### Task material
Start of Block

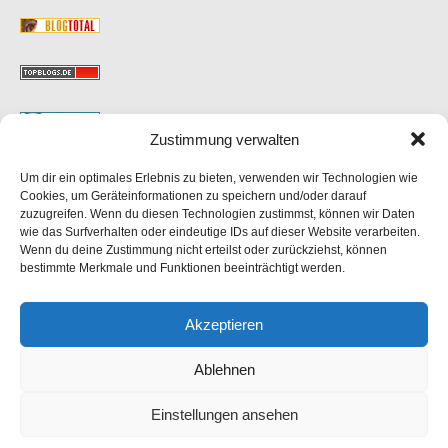
Zustimmung verwalten
Um dir ein optimales Erlebnis zu bieten, verwenden wir Technologien wie
MAIL
Cookies, um Geräteinformationen zu speichern und/oder darauf
zuzugreifen. Wenn du diesen Technologien zustimmst, können wir Daten
wie das Surfverhalten oder eindeutige IDs auf dieser Website verarbeiten.
Wenn du deine Zustimmung nicht erteilst oder zurückziehst, können
bestimmte Merkmale und Funktionen beeinträchtigt werden.
FOTONACHWEIS
Akzeptieren
eigene Fotos, lizenzfrei von
pixabay
und KI generiert.
Ablehnen
Texte entstehen teilweise ebenfalls mit KI-Unterstützung.
Einstellungen ansehen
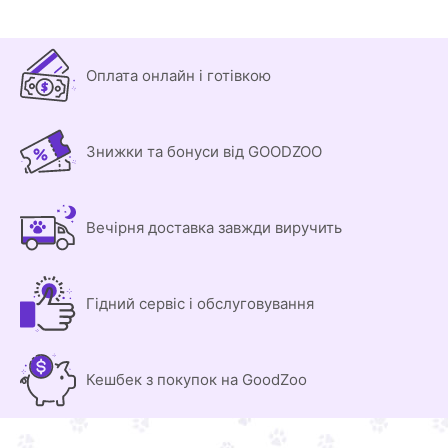
Оплата онлайн і готівкою
Знижки та бонуси від GOODZOO
Вечірня доставка завжди виручить
Гідний сервіс і обслуговування
Кешбек з покупок на GoodZoo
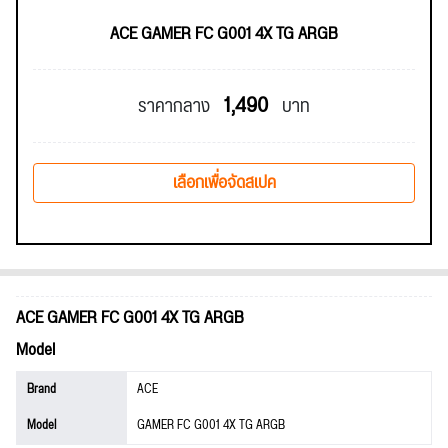
ACE GAMER FC G001 4X TG ARGB
1,490
ราคากลาง
บาท
เลือกเพื่อจัดสเปค
ACE GAMER FC G001 4X TG ARGB
Model
Brand
ACE
Model
GAMER FC G001 4X TG ARGB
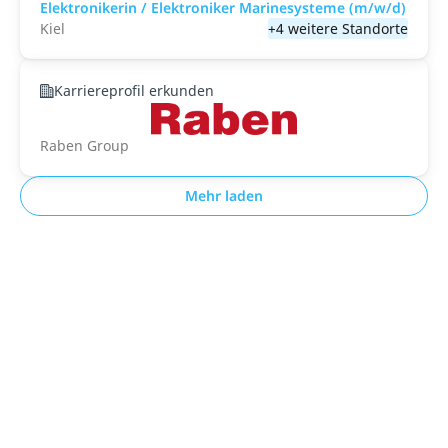
Elektronikerin / Elektroniker Marinesysteme (m/w/d)
Kiel
+4 weitere Standorte
Karriereprofil erkunden
Raben Group
Mehr laden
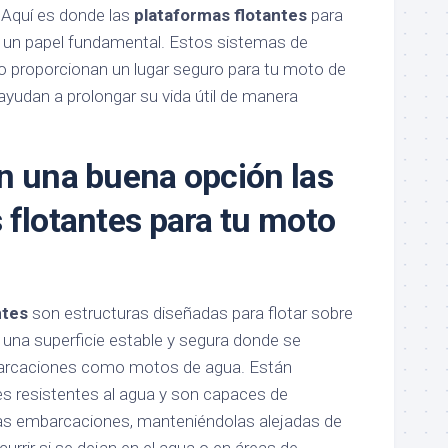
 Aquí es donde las
plataformas flotantes
para
 un papel fundamental. Estos sistemas de
 proporcionan un lugar seguro para tu moto de
ayudan a prolongar su vida útil de manera
n una buena opción las
 flotantes para tu moto
ntes
son estructuras diseñadas para flotar sobre
 una superficie estable y segura donde se
rcaciones como motos de agua. Están
s resistentes al agua y son capaces de
tas embarcaciones, manteniéndolas alejadas de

End of Block

### The problem
Over the whole listing above, how many lines contain the string "flotantes"? The answer is that number alone.

### Solution to this exercise
2